Auch der Zulassungsgrund der grundsätzlichen Bedeutung verlangt die Wiedergabe des streiterheblichen Sachverhalts. Grundsätzliche Bedeutung hat nämlich eine Rechtssache nur dann, wenn sie eine Rechtsfrage aufwirft, die - über den Einzelfall hinaus - aus Gründen der Rechtseinheit oder der Fortbildung des Rechts einer Klärung durch das Revisionsgericht bedürftig und fähig ist. Der Beschwerdeführer muß daher anhand des anwendbaren Rechts sowie unter Berücksichtigung der höchstrichterlichen Rechtsprechung - ggf sogar des Schrifttums - angeben, welche Rechtsfragen sich stellen, daß diese Rechtsfragen noch nicht geklärt sind, weshalb eine Klärung dieser Rechtsfragen aus Gründen der Rechtseinheit oder der Fortbildung des Rechts erforderlich ist und daß das angestrebte Revisionsverfahren eine Klärung erwarten läßt (BSG SozR 1500 § 160 Nr 17 und § 160a Nrn 7, 11, 13, 31, 39, 59 und 65). Mit anderen Worten: Es müssen Rechtsfragen formuliert und deren abstrakte Klärungsbedürftigkeit und konkrete Klärungsfähigkeit (= Entscheidungserheblichkeit) sowie deren Breitenwirkung dargelegt werden.
Insbesondere die Klärungsfähigkeit kann ohne entsprechenden Vortrag über den Sachverhalt nicht beurteilt werden. Denn klärungsfähig ist eine Rechtsfrage nur, wenn sie für den zu entscheidenden Fall rechtserheblich ist (BSG SozR 1500 § 160a Nr 31; BFHE 105, 335, 336). Über die aufgeworfene Rechtsfrage müßte das Revisionsgericht also - in Ergänzung zur abstrakten Klärungsbedürftigkeit - konkret-individuell sachlich entscheiden können (BSG SozR 1500 § 160 Nrn 39 und 53 und § 160a Nr 31; BVerwG Buchholz 310 § 75 VwGO Nr 11; BFHE 96, 41, 44). Dies erfordert, daß der Beschwerdeführer den nach seiner Auffassung vom Revisionsgericht einzuschlagenden Weg der Nachprüfung des angefochtenen Urteils und damit insbesondere den Schritt darstellt, der die Entscheidung der als grundsätzlich bezeichneten Rechtsfrage notwendig macht (BSG SozR 1500 § 160a Nr 31). Ob und inwieweit es auf die von der Klägerin aufgeworfene Rechtsfrage, welche Kriterien vorliegen müssen, um iS von § 6 Abs 3 Satz 2 Nr 3 AlhiV eine geeignete Anlageform zur Alterssicherung zu wählen, überhaupt ankommen wird, läßt sich vom Senat ohne Umschreibung des Streitgegenstands und des Sachverhalts jedoch nicht beurteilen (vgl zu der aufgeworfenen Rechtsfrage die Senatsurteile vom 22. Oktober 1998 und 25. März 1999 - B 7 AL 118/97 R und B 7 AL 28/98 R -, beide zur Veröffentlichung vorgesehen).

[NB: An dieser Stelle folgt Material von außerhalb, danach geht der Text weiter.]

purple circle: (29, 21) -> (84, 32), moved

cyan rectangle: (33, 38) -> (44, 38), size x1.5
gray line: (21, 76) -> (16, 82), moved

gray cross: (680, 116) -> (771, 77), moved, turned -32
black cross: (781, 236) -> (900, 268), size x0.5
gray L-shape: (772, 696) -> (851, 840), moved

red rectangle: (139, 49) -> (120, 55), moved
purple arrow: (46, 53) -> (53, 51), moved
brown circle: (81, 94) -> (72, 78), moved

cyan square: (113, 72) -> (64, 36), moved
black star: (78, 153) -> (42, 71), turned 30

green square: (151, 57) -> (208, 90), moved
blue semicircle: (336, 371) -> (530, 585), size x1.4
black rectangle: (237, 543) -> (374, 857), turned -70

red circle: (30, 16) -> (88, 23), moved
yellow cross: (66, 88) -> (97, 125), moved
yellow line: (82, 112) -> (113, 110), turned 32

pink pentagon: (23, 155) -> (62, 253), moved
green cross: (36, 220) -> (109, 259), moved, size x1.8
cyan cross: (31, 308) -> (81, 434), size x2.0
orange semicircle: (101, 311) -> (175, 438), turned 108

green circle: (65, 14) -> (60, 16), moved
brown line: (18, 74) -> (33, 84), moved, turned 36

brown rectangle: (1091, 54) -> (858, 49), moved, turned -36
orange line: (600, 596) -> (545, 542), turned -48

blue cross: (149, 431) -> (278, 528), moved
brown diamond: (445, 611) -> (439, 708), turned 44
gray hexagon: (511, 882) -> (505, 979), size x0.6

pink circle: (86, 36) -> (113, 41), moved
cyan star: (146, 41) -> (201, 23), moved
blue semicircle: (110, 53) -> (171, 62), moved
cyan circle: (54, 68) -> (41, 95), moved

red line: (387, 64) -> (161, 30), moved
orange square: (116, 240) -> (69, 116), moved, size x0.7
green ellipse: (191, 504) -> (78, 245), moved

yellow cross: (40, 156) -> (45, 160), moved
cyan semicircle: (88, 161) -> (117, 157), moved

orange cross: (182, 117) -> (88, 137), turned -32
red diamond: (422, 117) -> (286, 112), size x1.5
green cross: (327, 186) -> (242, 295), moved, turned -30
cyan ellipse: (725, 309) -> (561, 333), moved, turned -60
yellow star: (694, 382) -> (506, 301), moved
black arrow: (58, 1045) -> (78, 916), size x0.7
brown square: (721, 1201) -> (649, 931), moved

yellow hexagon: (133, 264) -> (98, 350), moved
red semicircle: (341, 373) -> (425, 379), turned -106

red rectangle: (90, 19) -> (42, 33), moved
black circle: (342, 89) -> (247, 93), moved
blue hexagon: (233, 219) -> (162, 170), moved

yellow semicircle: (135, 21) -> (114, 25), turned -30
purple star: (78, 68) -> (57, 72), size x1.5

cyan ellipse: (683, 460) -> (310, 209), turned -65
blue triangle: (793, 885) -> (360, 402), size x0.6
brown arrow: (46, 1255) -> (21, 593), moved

Auch hinsichtlich der gerügten Verfahrensmängel, auf denen die angefochtene Entscheidung beruhen kann (§ 160 Abs 2 Nr 3 SGG), ist die Wiedergabe des entscheidungserheblichen Sachverhaltes unverzichtbare Voraussetzung. Macht ein Beschwerdeführer nämlich das Vorliegen von Verfahrensmängeln geltend, auf denen die angefochtene Entscheidung beruhen kann, müssen bei der Bezeichnung des Verfahrensmangels wie bei einer Verfahrensrüge innerhalb einer zugelassenen Revision zunächst die den Verfahrensmangel (vermeintlich) begründenden Tatsachen substantiiert dargetan werden (BSG SozR 1500 § 160a Nr 14, 24, 34 und 36). Darüber hinaus ist Darlegung zu verlangen, daß und warum die Entscheidung des LSG - ausgehend von dessen Rechtsansicht - auf dem Mangel beruhen kann, also die Möglichkeit der Beeinflussung des Urteils besteht (BSG SozR 1500 § 160a Nrn 14 und 36; BVerwGE 13, 338, 339; BGH NJW 1987, 2442 f), es sei denn, es würden absolute Revisionsgründe gerügt, bei denen gemäß § 202 SGG iVm § 551 Zivilprozeßordnung der Einfluß auf die Entscheidung unwiderlegbar vermutet wird (BSGE 4, 281, 288; BSG SozR 1500 § 136 Nr 8). Soweit der geltend gemachte Verfahrensmangel auf eine Verletzung des § 103 SGG (Amtsermittlungspflicht) gestützt wird, muß außerdem dargelegt werden, daß beim LSG ein Beweisantrag gestellt worden ist, dem das LSG ohne hinreichende Begründung nicht gefolgt ist. Bei den von der Klägerin erhobenen Vorwürfen des Verstoßes gegen § 103 SGG und einer Verletzung des rechtlichen Gehörs (§ 62 SGG) handelt es sich nicht um absolute Revisionsgründe. Die Nichtzulassungsbeschwerde müßte mithin - vom Vortrag über den beim LSG gestellten Beweisantrag einmal abgesehen - folgende Begründungselemente aufweisen:
1. die genaue Darlegung des behaupteten Verfahrensmangels unter Wiedergabe des ihn begründenden Sachverhalts, 2. eine Darlegung der Rechtsansicht des LSG, 3. Ausführungen zur Möglichkeit einer Urteilsbeeinflussung durch den Verfahrensfehler.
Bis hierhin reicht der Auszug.